Welcoming a Harare high court decision that ordered the governmental Media and Information Commission (MIC) to reconsider an application by the independent Daily News for an operating licence, Reporters Without Borders today urged the MIC to comply with the order at once.
“This ruling revives hope of seeing the Daily News on the news stands again,” the press freedom organisation said. “The supreme court already issued a similar decision on 14 March 2005 without the MIC complying. As a matter of urgency, the MIC must conform to these court rulings and issue accreditation to the Daily News’ journalists at once.”
In its ruling yesterday, the high court set aside the MIC’s decision to deny a licence to Associated Newspapers of Zimbabwe (ANZ), the publisher of the Daily News and its sister Daily News on Sunday. The decision was issued in response to a complaint filed last July by ANZ’s lawyers pointing out that the MIC’s chairman had refused to recuse himself from the case although the supreme court had found him to be biased.
The high court judge in charge of the case, Rita Makarau, said the MIC’s refusal to approve the ANZ’s licence request was biased and that it should therefore reconsider the request.
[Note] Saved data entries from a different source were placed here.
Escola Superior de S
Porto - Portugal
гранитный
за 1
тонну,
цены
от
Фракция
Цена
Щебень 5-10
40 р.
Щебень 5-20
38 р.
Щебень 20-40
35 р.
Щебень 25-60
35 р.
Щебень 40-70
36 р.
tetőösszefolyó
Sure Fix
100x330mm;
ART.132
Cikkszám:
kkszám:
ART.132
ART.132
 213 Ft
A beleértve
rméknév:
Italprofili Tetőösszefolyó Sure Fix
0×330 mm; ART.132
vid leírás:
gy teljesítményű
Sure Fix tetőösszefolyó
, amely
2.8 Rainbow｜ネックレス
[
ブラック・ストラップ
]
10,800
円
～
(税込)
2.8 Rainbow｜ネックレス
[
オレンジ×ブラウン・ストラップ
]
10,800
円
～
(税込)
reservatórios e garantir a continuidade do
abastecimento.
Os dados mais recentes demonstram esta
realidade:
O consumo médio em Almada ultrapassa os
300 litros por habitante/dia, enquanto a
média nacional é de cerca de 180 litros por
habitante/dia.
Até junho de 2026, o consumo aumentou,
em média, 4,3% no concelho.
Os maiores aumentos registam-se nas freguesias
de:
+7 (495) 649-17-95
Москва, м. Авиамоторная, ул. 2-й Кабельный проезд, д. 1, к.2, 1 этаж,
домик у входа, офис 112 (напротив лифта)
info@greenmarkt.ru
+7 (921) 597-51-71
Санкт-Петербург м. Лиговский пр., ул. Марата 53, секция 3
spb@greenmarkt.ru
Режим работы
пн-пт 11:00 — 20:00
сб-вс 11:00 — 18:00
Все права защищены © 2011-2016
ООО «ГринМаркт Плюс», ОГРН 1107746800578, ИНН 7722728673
Jonathan Maphenduka, the press representative on the MIC board until he resigned on 18 August, had submitted a statement to Judge Makarau in November claiming that the MIC originally agreed to issue the Daily News with a licence but changed its mind as a result of pressure from the government’s Central Intelligence Organisation (CIO).
A milestone in the drawn-out legal wrangle between the Daily News and the government was reached on 14 March 2005 when the supreme court quashed the MIC’s September 2003 ban on the newspaper, forcing the MIC to reconsider the ANZ’s request for a licence within 60 days. Although the deadline expired on 15 May, the MIC waited until 16 June to consider the ANZ’s request.
After two days of deliberations, the MIC’s chairman refused to make any statement, saying the newspapers would be notified when a decision had been made, without explaining what he meant. The MIC finally announced its refusal to give the ANZ a licence on 18 July, as a result of which the ANC immediately challenged the decision before the Harare high court.
The legal battle between the ANZ and the MIC has gone from court to court ever since the Daily News and its Sunday edition were banned in September 2003. In February 2004, the battle reached the supreme court, which took a year to issue a ruling. Because of enormous financial difficulties and its desire not to expose its journalists to the possibility of arrest, the Daily News decided to stop publishing pending a resolution of the dispute.